• **WHAT TO PRODUCE**: Copy out, precisely as given, the lines from the line with "Seller Registration" to the end of the entries that follow.

START STUDY MATERIAL

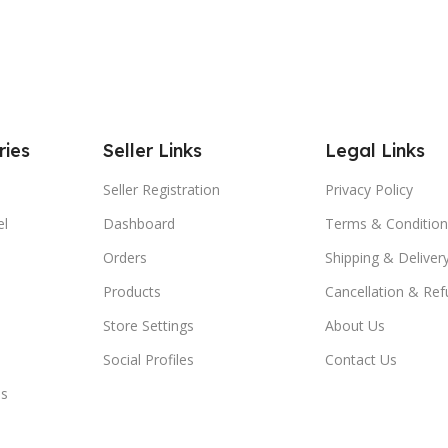
ries
Seller Links
Legal Links
Seller Registration
Privacy Policy
el
Dashboard
Terms & Condition
Orders
Shipping & Delivery
Products
Cancellation & Ref
Store Settings
About Us
Social Profiles
Contact Us
es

END STUDY MATERIAL

• **THE COMPLETED TASK**:
Seller Registration
Privacy Policy
el
Dashboard
Terms & Condition
Orders
Shipping & Delivery
Products
Cancellation & Ref
Store Settings
About Us
Social Profiles
Contact Us
es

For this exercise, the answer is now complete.